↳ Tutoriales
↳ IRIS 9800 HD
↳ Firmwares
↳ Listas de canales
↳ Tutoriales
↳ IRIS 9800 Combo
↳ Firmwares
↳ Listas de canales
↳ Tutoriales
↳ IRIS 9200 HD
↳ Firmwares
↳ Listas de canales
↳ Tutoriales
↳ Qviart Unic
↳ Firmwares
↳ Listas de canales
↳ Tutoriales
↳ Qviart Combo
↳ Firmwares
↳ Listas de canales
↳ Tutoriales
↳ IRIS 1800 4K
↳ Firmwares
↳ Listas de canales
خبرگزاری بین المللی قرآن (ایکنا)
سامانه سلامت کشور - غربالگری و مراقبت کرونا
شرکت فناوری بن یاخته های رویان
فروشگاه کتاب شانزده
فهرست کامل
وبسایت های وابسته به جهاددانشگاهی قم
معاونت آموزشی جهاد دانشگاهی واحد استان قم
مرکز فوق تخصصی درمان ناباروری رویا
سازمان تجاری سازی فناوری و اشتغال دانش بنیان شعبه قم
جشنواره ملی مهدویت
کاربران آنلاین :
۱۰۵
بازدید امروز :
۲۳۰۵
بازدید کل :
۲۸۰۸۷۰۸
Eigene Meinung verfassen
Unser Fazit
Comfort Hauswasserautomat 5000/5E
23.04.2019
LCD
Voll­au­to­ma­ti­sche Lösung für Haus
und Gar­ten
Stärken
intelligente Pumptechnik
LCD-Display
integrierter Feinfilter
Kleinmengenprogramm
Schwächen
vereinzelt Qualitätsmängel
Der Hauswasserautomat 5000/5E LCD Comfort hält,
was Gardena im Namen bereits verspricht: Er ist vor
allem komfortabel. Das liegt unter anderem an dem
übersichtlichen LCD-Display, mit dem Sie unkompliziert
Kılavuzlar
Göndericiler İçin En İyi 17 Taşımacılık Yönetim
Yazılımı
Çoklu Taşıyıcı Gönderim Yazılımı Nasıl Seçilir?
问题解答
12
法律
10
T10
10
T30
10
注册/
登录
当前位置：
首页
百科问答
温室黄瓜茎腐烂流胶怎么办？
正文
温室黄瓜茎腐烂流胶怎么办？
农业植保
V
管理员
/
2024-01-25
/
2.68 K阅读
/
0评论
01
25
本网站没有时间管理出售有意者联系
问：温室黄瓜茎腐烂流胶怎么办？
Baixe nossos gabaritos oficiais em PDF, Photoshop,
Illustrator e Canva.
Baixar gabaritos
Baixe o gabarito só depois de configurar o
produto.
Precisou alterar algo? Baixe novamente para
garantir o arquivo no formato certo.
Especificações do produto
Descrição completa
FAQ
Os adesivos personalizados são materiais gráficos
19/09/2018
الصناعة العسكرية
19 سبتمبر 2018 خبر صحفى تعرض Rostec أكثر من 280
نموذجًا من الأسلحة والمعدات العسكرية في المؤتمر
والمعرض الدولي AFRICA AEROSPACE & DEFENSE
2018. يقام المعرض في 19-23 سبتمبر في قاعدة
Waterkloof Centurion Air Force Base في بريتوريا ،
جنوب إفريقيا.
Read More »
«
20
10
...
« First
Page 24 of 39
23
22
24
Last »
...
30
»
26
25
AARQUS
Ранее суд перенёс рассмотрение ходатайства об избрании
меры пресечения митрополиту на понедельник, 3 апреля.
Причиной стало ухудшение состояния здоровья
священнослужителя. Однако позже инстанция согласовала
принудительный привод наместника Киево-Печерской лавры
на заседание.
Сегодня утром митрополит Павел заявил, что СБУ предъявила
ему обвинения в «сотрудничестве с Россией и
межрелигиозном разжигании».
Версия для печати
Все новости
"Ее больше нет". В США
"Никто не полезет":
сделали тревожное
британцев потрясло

_What this task involves_:
Each line above that contains the word "gabaritos" must be copied.

_Expected answer_:
Baixe nossos gabaritos oficiais em PDF, Photoshop,
Baixar gabaritos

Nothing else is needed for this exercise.